If you want round-robin distribution which will give you uniform load
across all partitions you can use
a StreamCodec like this (provided the number of partitions is known and
static):
*public class CatagoryStreamCodec extends
KryoSerializableStreamCodec<Object> {*
* private int n = 0;*
* @Override*
* public int getPartition(Object in) {*
* return n++ % nPartitions; // nPartitions is the number of
partitions*
* }*
*}*
If you want certain category names to go to certain partitions, you can
create that mapping
within the StreamCodec (map category names to integers in the range
*0..nPartitions-1*), and, for each tuple, lookup the category name in the
map and return the corresponding value.
Ram
....
On Fri, Oct 14, 2016 at 1:17 PM, Sunil Parmar <[email protected]>
wrote:
> We’re using Stream codec to consistently / parallel processing of the data
> across the operator partitions. Our requirement is to serialize processing
> of the data based on particular tuple attribute let’s call it
> ‘catagory_name’ . In order to achieve the parallel processing of different
> category names we’re written our stream codec as following.
>
> public class CatagoryStreamCodec extends
> KryoSerializableStreamCodec<Object>
> {
>
> private static final long serialVersionUID = -687991492884005033L;
>
>
>
> @Override
>
> public int getPartition(Object in) {
>
> try {
>
> InputTuple tuple = (InputTuple) in;
>
> String partitionKehy = tuple.getName();
>
> if(partitionKehy != null) {
>
> return partitionKehy.hashCode();
>
> }
>
> }
> }
>
> It’s working as expected *but *we observed inconsistent partitions when
> we run this in production env with 20 partitioner of the operator following
> the codec in the dag.
>
> - Some operator instance didn’t process any data
> - Some operator instance process as many tuples as combined everybody
> else
>
>
> Questions :
>
> - getPartition method supposed to return the actual partition or just
> some lower bit used for deciding partition ?
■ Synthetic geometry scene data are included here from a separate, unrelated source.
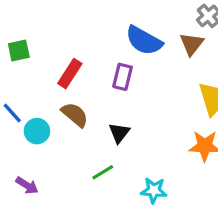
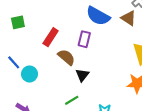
brown triangle: (192, 44) -> (129, 18), turned -35
brown semicircle: (75, 115) -> (66, 57), moved

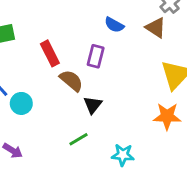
blue semicircle: (98, 16) -> (114, 25), size x0.6
red rectangle: (51, 37) -> (50, 53), turned -60

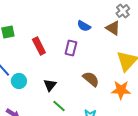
brown semicircle: (71, 81) -> (91, 79), moved
black triangle: (93, 105) -> (50, 85), moved
green line: (78, 139) -> (59, 106), turned 72

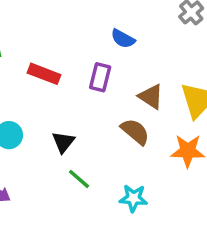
brown triangle: (113, 28) -> (151, 97), moved
red rectangle: (39, 46) -> (44, 74), turned -42

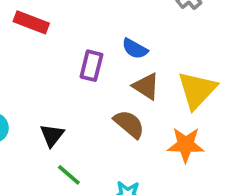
blue semicircle: (123, 39) -> (135, 49), moved
red rectangle: (44, 74) -> (31, 22), moved

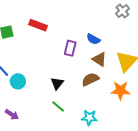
brown semicircle: (129, 124) -> (90, 79), turned -66
black triangle: (52, 135) -> (57, 83), moved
> - Number of partitions is known to application properties and can vary
> between deployments or environments. Is it best practice to use that
> property in the stream codec ?
> - Any recommended hash function for getting consistent variations in
> the lower bit with less variety of data. we’ve ~100+ categories and I’m
> thinking to have 10+ operator partitions.
>
>
> Thanks,
> Sunil
>